■ **Exercise**:
Without the pictures, retype each line below exactly as it stands.

(Transcribed page contents)
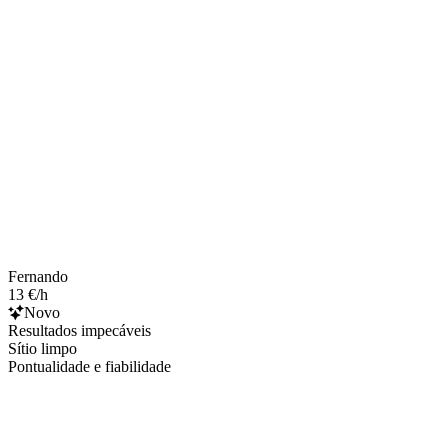
Fernando
13 €/h
Novo
Resultados impecáveis
Sítio limpo
Pontualidade e fiabilidade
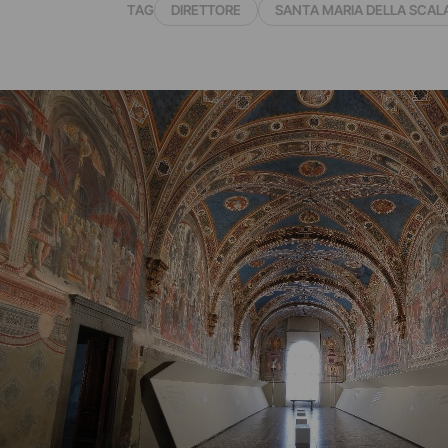
TAG
DIRETTORE
SANTA MARIA DELLA SCAL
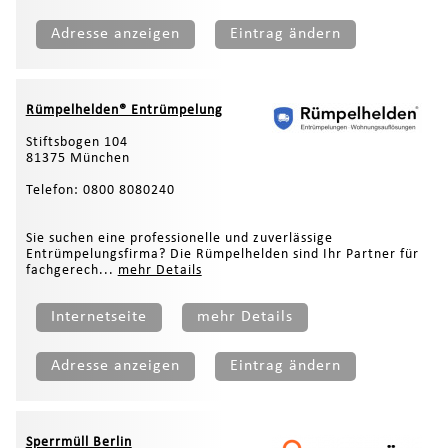
Adresse anzeigen
Eintrag ändern
Rümpelhelden® Entrümpelung
Stiftsbogen 104
81375 München
Telefon: 0800 8080240
Sie suchen eine professionelle und zuverlässige
Entrümpelungsfirma? Die Rümpelhelden sind Ihr Partner für
fachgerech...
mehr Details
Internetseite
mehr Details
Adresse anzeigen
Eintrag ändern
Sperrmüll Berlin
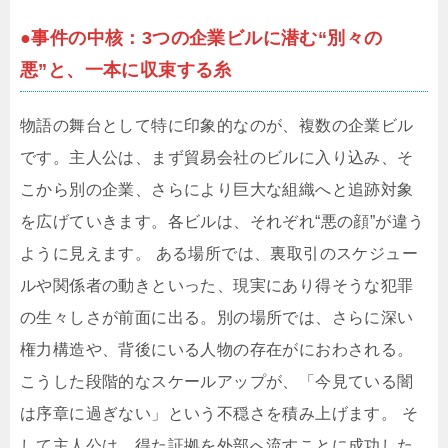
●事件の中核：3つの企業ビルに潜む“別々の
悪”と、一本に収束する糸
物語の舞台として特に印象的なのが、複数の企業ビル
です。主人公は、まず貿易会社のビルに入り込み、そ
こから別の企業、さらにより巨大な組織へと追跡対象
を広げていきます。各ビルは、それぞれ“悪の顔”が違う
ように見えます。 ある場所では、裏取引のスケジュー
ルや関係者の動きといった、現実にあり得そうな犯罪
の生々しさが前面に出る。別の場所では、さらに深い
権力構造や、背後にいる人物の存在がにおわされる。
こうした段階的なスケールアップが、「今見ている闇
は序章に過ぎない」という不穏さを積み上げます。 そ
して主人公は、得た証拠を外部へ流すことに成功した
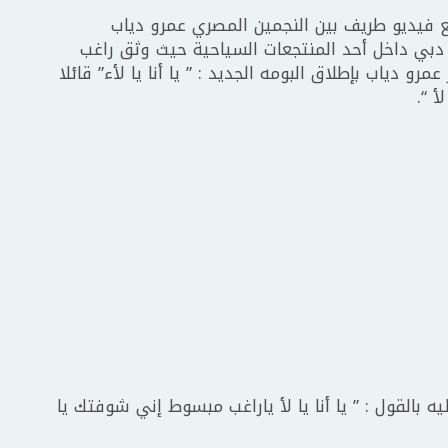
 فيديو طريف بين النجمين المصري عمرو دياب
 دبي داخل أحد المنتجعات السياحية حيث وثق راغب
و دياب بإطلاق البومه الجديد : ” يا أنا يا لأء” قائلا
أ “.
 بالقول : ” يا أنا يا لأ ياراغب مبسوط إني شوفتك يا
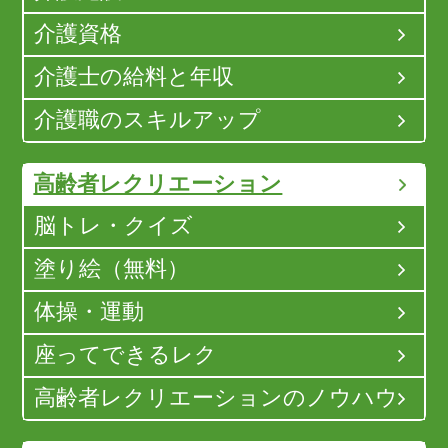
介護資格
介護士の給料と年収
介護職のスキルアップ
高齢者レクリエーション
脳トレ・クイズ
塗り絵（無料）
体操・運動
座ってできるレク
高齢者レクリエーションのノウハウ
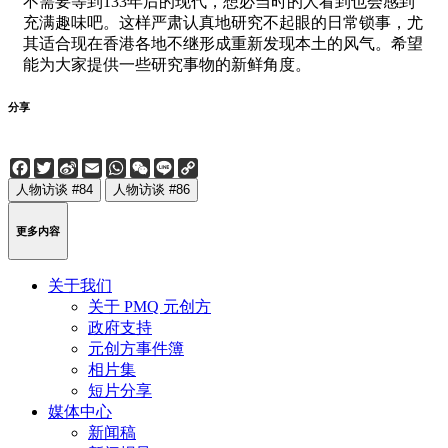
不需要等到133年后的现代，想必当时的人看到也会感到
充满趣味吧。这样严肃认真地研究不起眼的日常锁事，尤
其适合现在香港各地不继形成重新发现本土的风气。希望
能为大家提供一些研究事物的新鲜角度。
分享
Facebook
Twitter
Sina
Email
WhatsApp
WeChat
Line
Copy
Weibo
Link
人物访谈 #84
人物访谈 #86
更多内容
关于我们
关于 PMQ 元创方
政府支持
元创方事件簿
相片集
短片分享
媒体中心
新闻稿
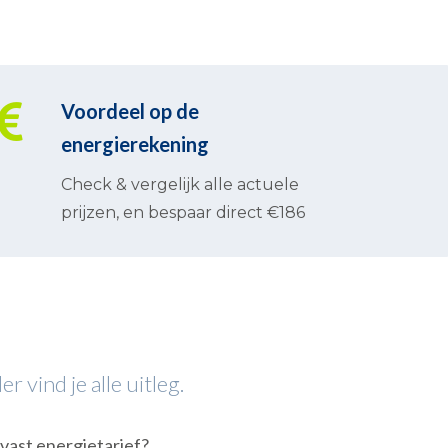
Voordeel op de
energierekening
Check & vergelijk alle actuele
prijzen, en bespaar direct €186
 vind je alle uitleg.
 vast energietarief?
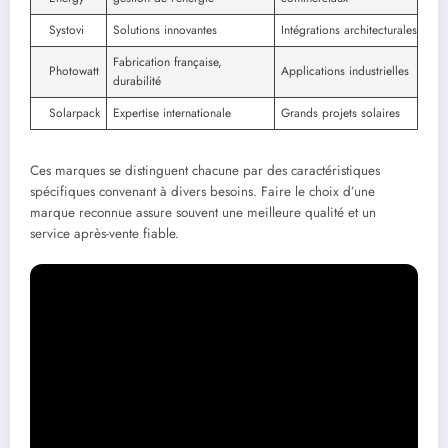
Systovi
Solutions innovantes
Intégrations architecturales
Fabrication française,
Photowatt
Applications industrielles
durabilité
Solarpack
Expertise internationale
Grands projets solaires
Ces marques se distinguent chacune par des caractéristiques
spécifiques convenant à divers besoins. Faire le choix d’une
marque reconnue assure souvent une meilleure qualité et un
service après-vente fiable.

■ **Finished task**:
Fernando
13 €/h
Novo
Resultados impecáveis
Sítio limpo
Pontualidade e fiabilidade
TAG
DIRETTORE
SANTA MARIA DELLA SCAL
Adresse anzeigen
Eintrag ändern
Rümpelhelden® Entrümpelung
Stiftsbogen 104
81375 München
Telefon: 0800 8080240
Sie suchen eine professionelle und zuverlässige
Entrümpelungsfirma? Die Rümpelhelden sind Ihr Partner für
fachgerech...
mehr Details
Internetseite
mehr Details
Adresse anzeigen
Eintrag ändern
Sperrmüll Berlin
●事件の中核：3つの企業ビルに潜む“別々の
悪”と、一本に収束する糸
物語の舞台として特に印象的なのが、複数の企業ビル
です。主人公は、まず貿易会社のビルに入り込み、そ
こから別の企業、さらにより巨大な組織へと追跡対象
を広げていきます。各ビルは、それぞれ“悪の顔”が違う
ように見えます。 ある場所では、裏取引のスケジュー
ルや関係者の動きといった、現実にあり得そうな犯罪
の生々しさが前面に出る。別の場所では、さらに深い
権力構造や、背後にいる人物の存在がにおわされる。
こうした段階的なスケールアップが、「今見ている闇
は序章に過ぎない」という不穏さを積み上げます。 そ
して主人公は、得た証拠を外部へ流すことに成功した
 فيديو طريف بين النجمين المصري عمرو دياب
 دبي داخل أحد المنتجعات السياحية حيث وثق راغب
و دياب بإطلاق البومه الجديد : ” يا أنا يا لأء” قائلا
أ “.
 بالقول : ” يا أنا يا لأ ياراغب مبسوط إني شوفتك يا
介護資格
介護士の給料と年収
介護職のスキルアップ
高齢者レクリエーション
脳トレ・クイズ
塗り絵（無料）
体操・運動
座ってできるレク
高齢者レクリエーションのノウハウ
不需要等到133年后的现代，想必当时的人看到也会感到
充满趣味吧。这样严肃认真地研究不起眼的日常锁事，尤
其适合现在香港各地不继形成重新发现本土的风气。希望
能为大家提供一些研究事物的新鲜角度。
分享
Facebook
Twitter
Sina
Email
WhatsApp
WeChat
Line
Copy
Weibo
Link
人物访谈 #84
人物访谈 #86
更多内容
关于我们
关于 PMQ 元创方
政府支持
元创方事件簿
相片集
短片分享
媒体中心
新闻稿
Voordeel op de
energierekening
Check & vergelijk alle actuele
prijzen, en bespaar direct €186
 vind je alle uitleg.
 vast energietarief?
Systovi
Solutions innovantes
Intégrations architecturales
Fabrication française,
Photowatt
Applications industrielles
durabilité
Solarpack
Expertise internationale
Grands projets solaires
Ces marques se distinguent chacune par des caractéristiques
spécifiques convenant à divers besoins. Faire le choix d’une
marque reconnue assure souvent une meilleure qualité et un
service après-vente fiable.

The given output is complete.